12. Van Cumhuriyet Başsavcılığının (CMK 250. madde ile yetkili) 4/10/2007 tarihli iddianamesinde terör örgütü mensubu olduğu belirtilen Karker kod adlı A.G.nin 20/4/2007 tarihinde kollukta alınan beyanına değinilerek başvurucunun silahlı terör örgütüne üye olma suçundan cezalandırılması talebiyle kamu davası açılmıştır. İddianamenin tanık A.G. beyanı dışındaki başvurucu ile ilgili kısmı şöyledir:

"... PKK/KONGRA-GEL terör örgütünün uzantısı illegal YÖGEH'in YÖDER ( Yüzüncü Yıl Üniversitesi Öğrenci Derneği) Dernek yönetimi, organ ve üyeliklerini ele geçirmesiyle PKK/KONGRA-GEL terör örgütünün porpgandasının yapılması, örgüte eleman kazandırılması için örgütsel eğitim ve kuryelik faaliyetleri, Van'da gerçekleşen ve yukarıda anlatılanbir kısım terör eylemlerinindernek merkezinde yapılan toplantılardaalınan kararlar ve icrasıyla terör eylemlerinin odağı haline geldiği;

Ve böylece tüm şüphelilerin PKK/KONGRA-GEL terör örgütünün organik uzantısı olan YÖGEH üyeliği ile somutlaşanan ve ayrıntıları yukarıda anlatılan biçimde süreklililik,çeşitlillik ve yoğunluk gösteren eylemleriyle PKK/KONGRA-GEL terör örgütü üyesi olmak suçunu işledikleri..."

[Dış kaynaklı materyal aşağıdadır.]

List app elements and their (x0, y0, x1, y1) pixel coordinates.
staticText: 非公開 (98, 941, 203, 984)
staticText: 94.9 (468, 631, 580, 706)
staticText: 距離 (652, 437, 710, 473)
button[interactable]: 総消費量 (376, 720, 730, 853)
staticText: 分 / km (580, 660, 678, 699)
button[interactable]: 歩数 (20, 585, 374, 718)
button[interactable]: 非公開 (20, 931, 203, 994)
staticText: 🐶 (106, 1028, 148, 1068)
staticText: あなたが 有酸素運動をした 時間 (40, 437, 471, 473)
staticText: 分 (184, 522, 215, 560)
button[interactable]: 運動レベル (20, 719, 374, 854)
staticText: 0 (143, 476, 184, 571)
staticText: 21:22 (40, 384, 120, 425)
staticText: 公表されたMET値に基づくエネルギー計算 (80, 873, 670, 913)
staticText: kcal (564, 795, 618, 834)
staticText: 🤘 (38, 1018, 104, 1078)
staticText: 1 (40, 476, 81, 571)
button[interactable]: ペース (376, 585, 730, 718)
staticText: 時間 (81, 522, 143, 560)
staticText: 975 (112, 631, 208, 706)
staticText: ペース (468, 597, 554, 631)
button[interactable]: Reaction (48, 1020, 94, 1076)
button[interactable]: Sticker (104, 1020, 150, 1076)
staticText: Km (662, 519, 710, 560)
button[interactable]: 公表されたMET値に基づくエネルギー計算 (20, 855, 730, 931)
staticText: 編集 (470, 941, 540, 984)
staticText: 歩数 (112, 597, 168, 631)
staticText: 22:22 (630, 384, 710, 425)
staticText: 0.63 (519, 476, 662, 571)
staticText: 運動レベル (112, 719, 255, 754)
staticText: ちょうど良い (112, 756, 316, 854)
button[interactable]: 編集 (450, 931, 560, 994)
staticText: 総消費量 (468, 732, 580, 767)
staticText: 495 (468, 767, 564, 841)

13. Başvurucunun 21/2/2008 günü Mahkemede yapmış olduğu savunması şöyledir:

"...Ben bu konuda Cumhuriyet Savcısına ifade vermiştim. Okunmasını isterim. Doğrudur aynen tekrar ederim. Ben YÖDER üyesiyim ancak bu dernek üniversite öğrencilerinin sorunlarını gündeme getiren ve terör ile bağlantısı olmayan bir dernektir dolayısıyla terör örgütü üyeliğini kabul etmiyorum, beraatimi talep ederim, benim ayrıca YÖGEH diye beyan edilen örgütle herhangi bir ilgim yoktur..."

14. Mahkeme 17/12/2013 tarihli kararıyla başvurucunun PKK/KONGRA-GEL- KCK terör örgütüne üye olmak suçundan 6 yıl 3 ay süreyle hapis cezasıyla cezalandırılmasına karar vermiştir. Gerekçeli kararın ilgili kısımları aşağıdaki gibidir:

"...sanık Nuray Aslan ın Terör örgütünden ayrılarak teslim olan KARKER (k) Ahmet Gündüzalp’in verdiği beyana göre şahısla birlikte dağa çıkma toplantısına katıldığı ancak örgüt üyeleri ile buluşup bir miktar gittikten sonra geri döndüğü...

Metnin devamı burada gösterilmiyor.